*** Records for the task Section Begins ***

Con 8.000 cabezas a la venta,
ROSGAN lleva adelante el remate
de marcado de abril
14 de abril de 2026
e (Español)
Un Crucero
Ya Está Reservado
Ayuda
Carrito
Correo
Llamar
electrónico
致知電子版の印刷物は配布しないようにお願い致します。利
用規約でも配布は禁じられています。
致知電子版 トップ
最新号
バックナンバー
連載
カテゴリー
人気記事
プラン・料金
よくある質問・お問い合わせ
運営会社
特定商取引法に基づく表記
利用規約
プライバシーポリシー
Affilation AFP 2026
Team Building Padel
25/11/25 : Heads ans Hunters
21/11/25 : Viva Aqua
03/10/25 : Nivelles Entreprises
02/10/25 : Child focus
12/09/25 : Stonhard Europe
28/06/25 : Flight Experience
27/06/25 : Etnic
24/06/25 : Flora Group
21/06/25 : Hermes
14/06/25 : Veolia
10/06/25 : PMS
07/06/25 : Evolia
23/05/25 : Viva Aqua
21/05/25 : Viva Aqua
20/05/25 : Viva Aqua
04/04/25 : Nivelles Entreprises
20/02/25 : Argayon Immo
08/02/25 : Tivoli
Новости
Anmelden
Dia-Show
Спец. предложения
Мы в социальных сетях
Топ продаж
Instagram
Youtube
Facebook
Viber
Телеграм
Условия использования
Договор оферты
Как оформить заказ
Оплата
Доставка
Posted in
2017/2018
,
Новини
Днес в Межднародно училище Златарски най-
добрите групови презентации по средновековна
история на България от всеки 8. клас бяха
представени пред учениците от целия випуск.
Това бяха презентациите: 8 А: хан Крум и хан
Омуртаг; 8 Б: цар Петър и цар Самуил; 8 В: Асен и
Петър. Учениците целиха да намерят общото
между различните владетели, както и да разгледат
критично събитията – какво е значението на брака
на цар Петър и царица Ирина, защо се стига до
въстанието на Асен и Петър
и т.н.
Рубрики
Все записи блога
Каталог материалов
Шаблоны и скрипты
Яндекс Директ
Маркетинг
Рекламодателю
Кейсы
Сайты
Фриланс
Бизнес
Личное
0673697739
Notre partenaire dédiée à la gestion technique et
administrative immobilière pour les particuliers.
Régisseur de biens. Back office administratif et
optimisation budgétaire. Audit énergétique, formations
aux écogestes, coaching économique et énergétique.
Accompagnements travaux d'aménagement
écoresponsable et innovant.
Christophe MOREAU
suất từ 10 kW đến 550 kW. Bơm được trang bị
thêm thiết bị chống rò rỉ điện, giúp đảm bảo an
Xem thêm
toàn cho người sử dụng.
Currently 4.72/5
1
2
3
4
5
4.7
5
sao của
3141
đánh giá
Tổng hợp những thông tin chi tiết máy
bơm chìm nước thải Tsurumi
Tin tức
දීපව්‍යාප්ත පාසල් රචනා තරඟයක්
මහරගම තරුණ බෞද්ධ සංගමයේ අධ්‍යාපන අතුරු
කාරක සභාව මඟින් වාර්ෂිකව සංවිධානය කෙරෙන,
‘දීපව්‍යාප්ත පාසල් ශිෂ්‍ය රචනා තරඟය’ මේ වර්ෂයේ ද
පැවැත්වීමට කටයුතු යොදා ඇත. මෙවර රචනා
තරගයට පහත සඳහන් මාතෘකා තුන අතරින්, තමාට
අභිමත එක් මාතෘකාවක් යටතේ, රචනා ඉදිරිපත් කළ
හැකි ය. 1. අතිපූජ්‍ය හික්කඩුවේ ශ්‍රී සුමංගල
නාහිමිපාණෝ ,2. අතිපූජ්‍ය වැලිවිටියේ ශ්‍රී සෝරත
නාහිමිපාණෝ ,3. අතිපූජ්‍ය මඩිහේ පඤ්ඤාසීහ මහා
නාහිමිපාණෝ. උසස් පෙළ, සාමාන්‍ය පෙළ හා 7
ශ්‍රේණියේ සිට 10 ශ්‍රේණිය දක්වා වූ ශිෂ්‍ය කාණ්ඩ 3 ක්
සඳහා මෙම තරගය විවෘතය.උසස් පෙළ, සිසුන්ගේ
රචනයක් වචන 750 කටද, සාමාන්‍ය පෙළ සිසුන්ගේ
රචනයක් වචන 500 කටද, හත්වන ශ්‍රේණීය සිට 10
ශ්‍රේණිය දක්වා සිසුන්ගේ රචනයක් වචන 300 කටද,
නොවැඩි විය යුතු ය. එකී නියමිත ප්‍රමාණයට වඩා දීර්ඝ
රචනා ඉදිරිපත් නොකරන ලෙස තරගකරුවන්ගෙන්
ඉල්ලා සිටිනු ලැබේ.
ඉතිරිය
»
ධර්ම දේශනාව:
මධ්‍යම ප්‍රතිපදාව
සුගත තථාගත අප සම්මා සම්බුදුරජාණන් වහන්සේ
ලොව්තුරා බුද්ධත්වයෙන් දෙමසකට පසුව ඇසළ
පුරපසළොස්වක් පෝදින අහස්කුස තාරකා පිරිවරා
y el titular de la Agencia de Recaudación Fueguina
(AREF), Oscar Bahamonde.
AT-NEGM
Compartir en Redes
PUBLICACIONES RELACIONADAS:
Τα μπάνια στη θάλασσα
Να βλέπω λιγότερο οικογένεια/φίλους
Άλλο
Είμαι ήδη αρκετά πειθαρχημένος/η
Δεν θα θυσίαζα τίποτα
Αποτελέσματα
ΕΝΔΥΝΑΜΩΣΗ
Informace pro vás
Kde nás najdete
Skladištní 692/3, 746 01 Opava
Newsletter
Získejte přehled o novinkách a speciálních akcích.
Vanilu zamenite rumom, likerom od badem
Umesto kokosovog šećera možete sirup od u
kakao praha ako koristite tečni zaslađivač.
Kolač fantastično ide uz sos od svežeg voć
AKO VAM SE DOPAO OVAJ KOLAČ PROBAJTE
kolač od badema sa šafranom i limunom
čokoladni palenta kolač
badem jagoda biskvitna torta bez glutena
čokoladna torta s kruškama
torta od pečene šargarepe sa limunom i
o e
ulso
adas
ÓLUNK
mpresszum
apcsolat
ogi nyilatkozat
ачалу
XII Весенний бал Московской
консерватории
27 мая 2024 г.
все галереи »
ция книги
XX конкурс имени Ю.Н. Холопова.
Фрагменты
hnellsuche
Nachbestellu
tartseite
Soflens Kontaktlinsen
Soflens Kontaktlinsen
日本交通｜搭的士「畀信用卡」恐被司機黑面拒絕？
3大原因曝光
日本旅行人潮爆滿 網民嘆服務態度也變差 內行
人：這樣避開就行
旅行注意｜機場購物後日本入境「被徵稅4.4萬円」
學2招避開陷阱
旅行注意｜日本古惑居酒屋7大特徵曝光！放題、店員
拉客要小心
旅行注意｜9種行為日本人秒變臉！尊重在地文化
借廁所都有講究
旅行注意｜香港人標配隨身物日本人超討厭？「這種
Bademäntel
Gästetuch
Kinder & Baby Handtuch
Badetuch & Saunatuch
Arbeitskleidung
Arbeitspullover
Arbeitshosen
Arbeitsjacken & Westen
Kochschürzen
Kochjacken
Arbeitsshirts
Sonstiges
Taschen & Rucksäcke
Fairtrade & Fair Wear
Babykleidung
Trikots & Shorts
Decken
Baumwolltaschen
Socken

*** Records for the task Section Ends ***

Task goal — Please make the answer a complete, exact reproduction of the records.

Written reply —
Con 8.000 cabezas a la venta,
ROSGAN lleva adelante el remate
de marcado de abril
14 de abril de 2026
e (Español)
Un Crucero
Ya Está Reservado
Ayuda
Carrito
Correo
Llamar
electrónico
致知電子版の印刷物は配布しないようにお願い致します。利
用規約でも配布は禁じられています。
致知電子版 トップ
最新号
バックナンバー
連載
カテゴリー
人気記事
プラン・料金
よくある質問・お問い合わせ
運営会社
特定商取引法に基づく表記
利用規約
プライバシーポリシー
Affilation AFP 2026
Team Building Padel
25/11/25 : Heads ans Hunters
21/11/25 : Viva Aqua
03/10/25 : Nivelles Entreprises
02/10/25 : Child focus
12/09/25 : Stonhard Europe
28/06/25 : Flight Experience
27/06/25 : Etnic
24/06/25 : Flora Group
21/06/25 : Hermes
14/06/25 : Veolia
10/06/25 : PMS
07/06/25 : Evolia
23/05/25 : Viva Aqua
21/05/25 : Viva Aqua
20/05/25 : Viva Aqua
04/04/25 : Nivelles Entreprises
20/02/25 : Argayon Immo
08/02/25 : Tivoli
Новости
Anmelden
Dia-Show
Спец. предложения
Мы в социальных сетях
Топ продаж
Instagram
Youtube
Facebook
Viber
Телеграм
Условия использования
Договор оферты
Как оформить заказ
Оплата
Доставка
Posted in
2017/2018
,
Новини
Днес в Межднародно училище Златарски най-
добрите групови презентации по средновековна
история на България от всеки 8. клас бяха
представени пред учениците от целия випуск.
Това бяха презентациите: 8 А: хан Крум и хан
Омуртаг; 8 Б: цар Петър и цар Самуил; 8 В: Асен и
Петър. Учениците целиха да намерят общото
между различните владетели, както и да разгледат
критично събитията – какво е значението на брака
на цар Петър и царица Ирина, защо се стига до
въстанието на Асен и Петър
и т.н.
Рубрики
Все записи блога
Каталог материалов
Шаблоны и скрипты
Яндекс Директ
Маркетинг
Рекламодателю
Кейсы
Сайты
Фриланс
Бизнес
Личное
0673697739
Notre partenaire dédiée à la gestion technique et
administrative immobilière pour les particuliers.
Régisseur de biens. Back office administratif et
optimisation budgétaire. Audit énergétique, formations
aux écogestes, coaching économique et énergétique.
Accompagnements travaux d'aménagement
écoresponsable et innovant.
Christophe MOREAU
suất từ 10 kW đến 550 kW. Bơm được trang bị
thêm thiết bị chống rò rỉ điện, giúp đảm bảo an
Xem thêm
toàn cho người sử dụng.
Currently 4.72/5
1
2
3
4
5
4.7
5
sao của
3141
đánh giá
Tổng hợp những thông tin chi tiết máy
bơm chìm nước thải Tsurumi
Tin tức
දීපව්‍යාප්ත පාසල් රචනා තරඟයක්
මහරගම තරුණ බෞද්ධ සංගමයේ අධ්‍යාපන අතුරු
කාරක සභාව මඟින් වාර්ෂිකව සංවිධානය කෙරෙන,
‘දීපව්‍යාප්ත පාසල් ශිෂ්‍ය රචනා තරඟය’ මේ වර්ෂයේ ද
පැවැත්වීමට කටයුතු යොදා ඇත. මෙවර රචනා
තරගයට පහත සඳහන් මාතෘකා තුන අතරින්, තමාට
අභිමත එක් මාතෘකාවක් යටතේ, රචනා ඉදිරිපත් කළ
හැකි ය. 1. අතිපූජ්‍ය හික්කඩුවේ ශ්‍රී සුමංගල
නාහිමිපාණෝ ,2. අතිපූජ්‍ය වැලිවිටියේ ශ්‍රී සෝරත
නාහිමිපාණෝ ,3. අතිපූජ්‍ය මඩිහේ පඤ්ඤාසීහ මහා
නාහිමිපාණෝ. උසස් පෙළ, සාමාන්‍ය පෙළ හා 7
ශ්‍රේණියේ සිට 10 ශ්‍රේණිය දක්වා වූ ශිෂ්‍ය කාණ්ඩ 3 ක්
සඳහා මෙම තරගය විවෘතය.උසස් පෙළ, සිසුන්ගේ
රචනයක් වචන 750 කටද, සාමාන්‍ය පෙළ සිසුන්ගේ
රචනයක් වචන 500 කටද, හත්වන ශ්‍රේණීය සිට 10
ශ්‍රේණිය දක්වා සිසුන්ගේ රචනයක් වචන 300 කටද,
නොවැඩි විය යුතු ය. එකී නියමිත ප්‍රමාණයට වඩා දීර්ඝ
රචනා ඉදිරිපත් නොකරන ලෙස තරගකරුවන්ගෙන්
ඉල්ලා සිටිනු ලැබේ.
ඉතිරිය
»
ධර්ම දේශනාව:
මධ්‍යම ප්‍රතිපදාව
සුගත තථාගත අප සම්මා සම්බුදුරජාණන් වහන්සේ
ලොව්තුරා බුද්ධත්වයෙන් දෙමසකට පසුව ඇසළ
පුරපසළොස්වක් පෝදින අහස්කුස තාරකා පිරිවරා
y el titular de la Agencia de Recaudación Fueguina
(AREF), Oscar Bahamonde.
AT-NEGM
Compartir en Redes
PUBLICACIONES RELACIONADAS:
Τα μπάνια στη θάλασσα
Να βλέπω λιγότερο οικογένεια/φίλους
Άλλο
Είμαι ήδη αρκετά πειθαρχημένος/η
Δεν θα θυσίαζα τίποτα
Αποτελέσματα
ΕΝΔΥΝΑΜΩΣΗ
Informace pro vás
Kde nás najdete
Skladištní 692/3, 746 01 Opava
Newsletter
Získejte přehled o novinkách a speciálních akcích.
Vanilu zamenite rumom, likerom od badem
Umesto kokosovog šećera možete sirup od u
kakao praha ako koristite tečni zaslađivač.
Kolač fantastično ide uz sos od svežeg voć
AKO VAM SE DOPAO OVAJ KOLAČ PROBAJTE
kolač od badema sa šafranom i limunom
čokoladni palenta kolač
badem jagoda biskvitna torta bez glutena
čokoladna torta s kruškama
torta od pečene šargarepe sa limunom i
o e
ulso
adas
ÓLUNK
mpresszum
apcsolat
ogi nyilatkozat
ачалу
XII Весенний бал Московской
консерватории
27 мая 2024 г.
все галереи »
ция книги
XX конкурс имени Ю.Н. Холопова.
Фрагменты
hnellsuche
Nachbestellu
tartseite
Soflens Kontaktlinsen
Soflens Kontaktlinsen
日本交通｜搭的士「畀信用卡」恐被司機黑面拒絕？
3大原因曝光
日本旅行人潮爆滿 網民嘆服務態度也變差 內行
人：這樣避開就行
旅行注意｜機場購物後日本入境「被徵稅4.4萬円」
學2招避開陷阱
旅行注意｜日本古惑居酒屋7大特徵曝光！放題、店員
拉客要小心
旅行注意｜9種行為日本人秒變臉！尊重在地文化
借廁所都有講究
旅行注意｜香港人標配隨身物日本人超討厭？「這種
Bademäntel
Gästetuch
Kinder & Baby Handtuch
Badetuch & Saunatuch
Arbeitskleidung
Arbeitspullover
Arbeitshosen
Arbeitsjacken & Westen
Kochschürzen
Kochjacken
Arbeitsshirts
Sonstiges
Taschen & Rucksäcke
Fairtrade & Fair Wear
Babykleidung
Trikots & Shorts
Decken
Baumwolltaschen
Socken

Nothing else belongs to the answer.